A voix haute il se mettait à lire dans une langue étrange, rauque et sifflante, un long moment. Ayant refermé le livre il allait ensuite contempler un cadre fixé dans le vide de la pièce. Le cadre n'était que nu de nuit, vieille dorure écaillée, poussiéreuse et terne.

Tendant le visage vers une toile absente il scrutait longuement avec avidité ce vide et cette nuit.

Les heures sonnaient au loin.

Sans lassitude aucune, il s'en retournait dans sa demeure déserte, et très lentement, comme avec égard pour le sol, il s'allongeait.

 

 

 

 

 


Après de longues années de solitude il se vit confier une frêle parente subitement orpheline.

Elle arriva dans la ruelle morne à la tombée du jour, vêtue d'une cape de bure et sans bagages.

Ce fut elle qui désormais garda la boutique. Elle possédait pour tout bien un visage terreux. Tout au long du jour, il le lui disait. C'était d'ailleurs la seule remarque qu'il avait à son adresse. De fait elle était laide. Portant toujours cette même cape qui l'enveloppait tel un suaire, rien de son corps n'apparaissait si ce n'est ce visage désopilant.

Toute sa vie se passait dans le magasin. Elle y dormait, y lisait, et semblait y rêver à longueur de temps, le regard éteint, comme en un perpétuel purgatoire de douleurs sourdes.

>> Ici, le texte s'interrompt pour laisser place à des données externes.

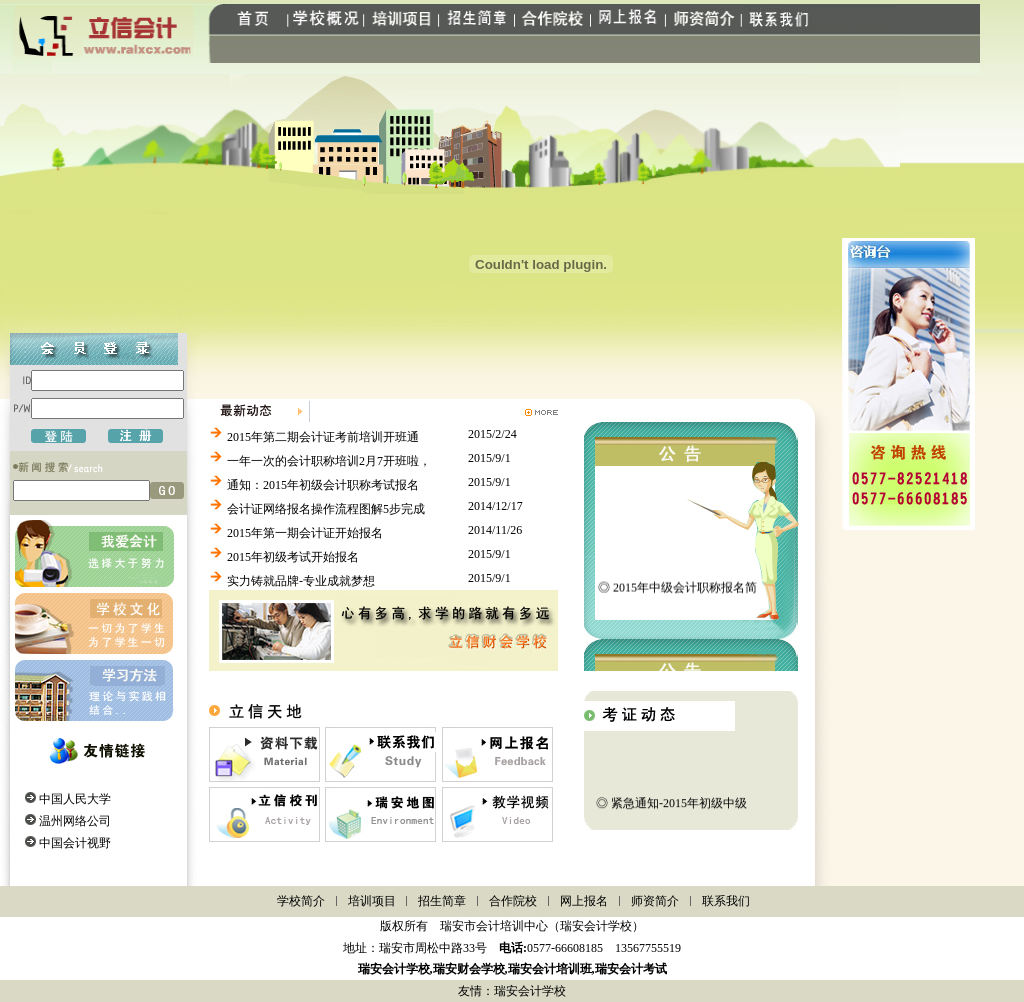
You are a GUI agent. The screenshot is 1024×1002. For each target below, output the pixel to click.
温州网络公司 (75, 821)
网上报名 (584, 901)
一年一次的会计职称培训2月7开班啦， (329, 461)
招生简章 (442, 901)
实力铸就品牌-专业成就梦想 (301, 581)
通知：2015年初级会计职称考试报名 (323, 485)
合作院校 (513, 901)
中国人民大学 (75, 799)
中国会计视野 (75, 843)
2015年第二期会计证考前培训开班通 (323, 437)
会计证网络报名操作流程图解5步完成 (326, 509)
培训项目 (372, 901)
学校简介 (301, 901)
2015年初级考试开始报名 (293, 557)
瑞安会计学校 (394, 969)
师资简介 (655, 901)
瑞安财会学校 (469, 969)
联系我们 (726, 901)
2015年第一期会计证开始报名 (305, 533)
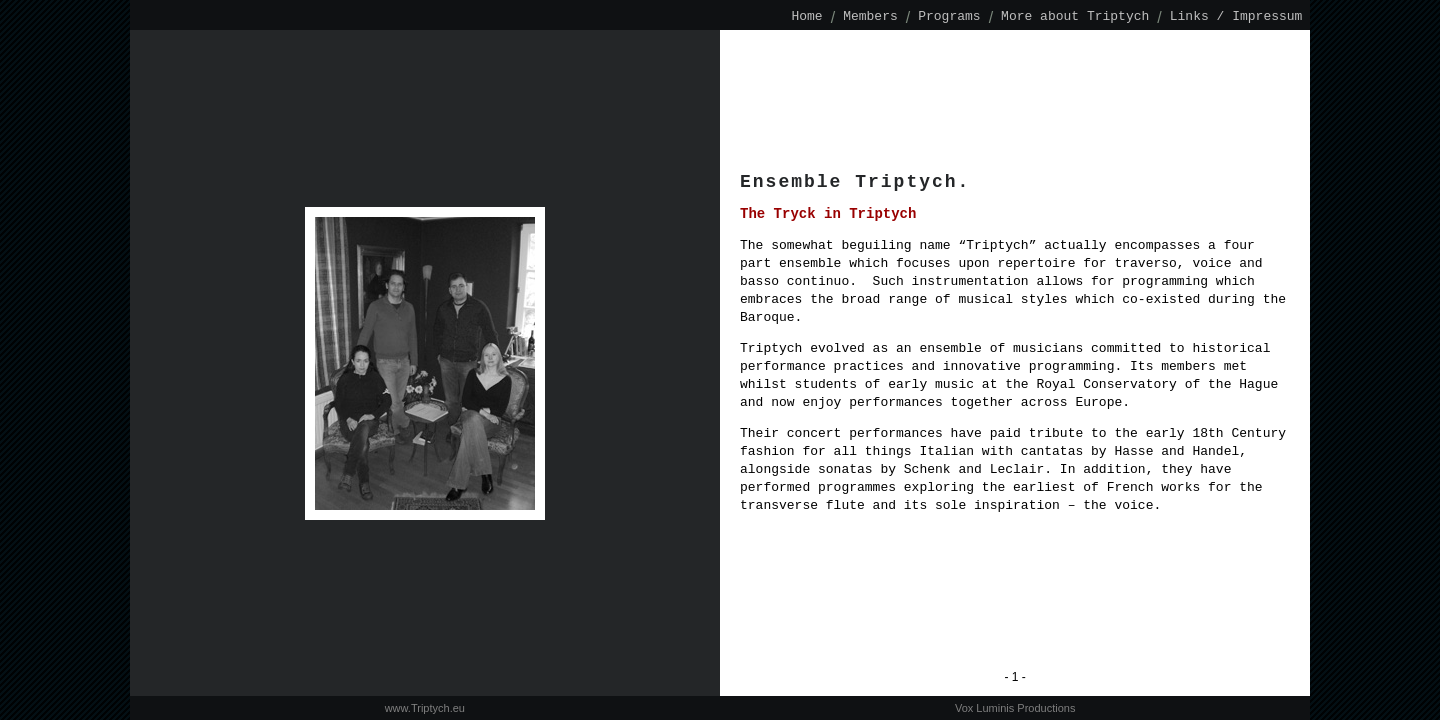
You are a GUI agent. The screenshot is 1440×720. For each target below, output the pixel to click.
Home (807, 17)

Ce fut une nuit d'été, qu'après avoir lu son rituel quotidien il vit apparaître dans le cadre un regard. Puis une joue, puis une autre.

L'instant d'après une incroyable beauté illuminait le grenier. La lèvre lourde et sensuelle, l'oeil étincelant de volupté provocante, sous une lourde chevelure blonde, un visage de femme, jeune, irradiait de beauté capiteuse au centre du vieux cadre.

La bouche parlait le même langage étrange, et des mots, s'échappaient des accents d'une sauvagerie inouie.

Quand il l'eut écoutée, petite silhouette chétive qui buvait ses paroles, il s'en redescendit avec l'agilité d'un chat fondant sur sa souris. Il s'en revint dans l'instant traînant la jeune fille qui le suivait avec passivité et soumission non feinte.

 

 

 

 

Alors il dégrafa la cape de bure.

Ce fut un corps très beau qui en jaillit.

Beauté de formes pleines, nonchalante, faite de courbes lascives et douces.

Mais cette moitié tranchait horriblement avec le pauvre visage sans vie qu'elle supportait. Aussi il lui ôta vivement la tête au moyen d'un couperet qu'il avait emporté.

Tandis qu'un jet de sang éclaboussait les fourrures il plaça le corps juste en dessous du cadre.

Enfin il enlaça avec passion pressant sa bouche sur celle qui venait s'offrir à la sienne.

Ce fut pour lui un moment d'ivresse insoutenable que cette étreinte, bien courte il est vrai.

Consommée son extase, il chut mollement avec le corps de la décapitée, entraînant dans une mare de sang un cadre inutile et vide.

C'est un peintre fou qui vous parle, et qui crève chaque nuit ses toiles avec des morceaux d'assiettes brisées.